A very clear articulate, “YES!”
“Do you want me to stop saying you have autism?”
She looks me in the eyes and says an even more articulate and clear, “YES!!”
I am floored... I don’t know if I should laugh or cry. On one hand, I am relieved she knows about the autism. Yet on the other, it is my own damn sense of insecurity and my Mama Bear reactions that most likely resulted in her awareness.... and she doesn’t like it... in fact, she said it makes her sad.
I always wondered when we would have “the autism discussion”... I never pictured it happening organically at the Ohio State Fair. But there it is.... “Yes, Sahara, you have autism... but no it does not define you. You are, can do and will become anything you so choose.”

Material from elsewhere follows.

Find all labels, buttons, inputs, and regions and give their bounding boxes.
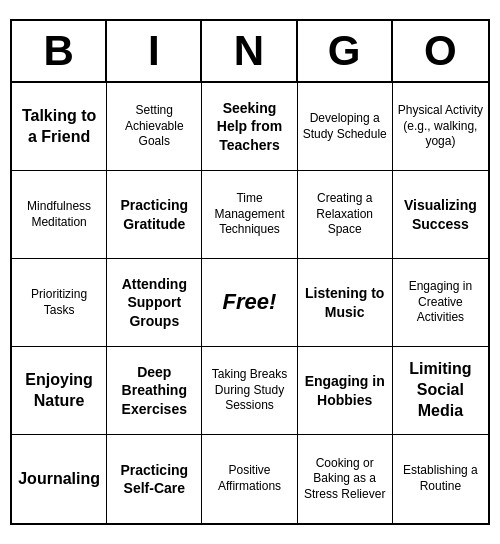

So there it is... My 7 year old quasi verbal child just reminded me why I educate others that our kids are exceptional beyond labels... I have gone introspective and decided it really isn’t anyone’s business why my child has quirks... and really that IS my issue not hers. In her own way, she made it quite clear, that she is not defined by autism... she is Sahara Grace.And so, I move forward into our new chapter of our newly defined world within autism.